Death while in hospital occurred in 35% of patients treated with EVAR, 47% of patients who had a pararenal repair, and 75% of those with an infrarenal repair. Estimated blood loss and hospital length of stay were also reduced by EVAR (see box).
The overall 54% in-hospital mortality rate in the series compares with a 53% rate at the same hospital during the 4 years immediately before June 2002, Dr. Lee said.
Although EVAR appeared to cut the rate of perioperative mortality, the review raised the question of whether this finding was primarily caused by a selection bias, with a higher proportion of hemodynamically stable patients undergoing EVAR.
Among the 17 patients treated with EVAR, 53% were stable, compared with 33% of patients who had pararenal repair and 25% of those who had infrarenal repair. Hemodynamic instability was defined as a systolic blood pressure of less than 120 mm Hg, a heart rate of more than 100 beats/minute, and a respiration rate of 20 breaths/minute or greater.
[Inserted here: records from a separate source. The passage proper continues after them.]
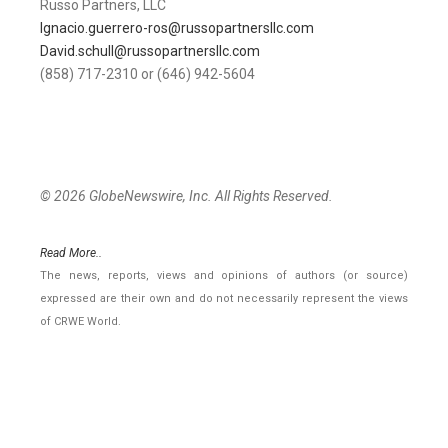
Russo Partners, LLC
Ignacio.guerrero-ros@russopartnersllc.com
David.schull@russopartnersllc.com
(858) 717-2310 or (646) 942-5604
© 2026 GlobeNewswire, Inc. All Rights Reserved.
Read More..
The news, reports, views and opinions of authors (or source)
expressed are their own and do not necessarily represent the views
of CRWE World.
But EVAR appeared to result in better survival even among unstable patients. In this subgroup, EVAR led to a 25% mortality rate, compared with a 40% death rate following pararenal repair and a 73% mortality rate following infrarenal repair.
The series review also showed that about half of the patients who underwent open repair had an aneurysm anatomy that was amenable to EVAR. In order to ensure that patients who are suitable are given the EVAR option, get a CT scan on all patients and then decide whether EVAR is possible based on the patient's anatomy, Dr. Lee said.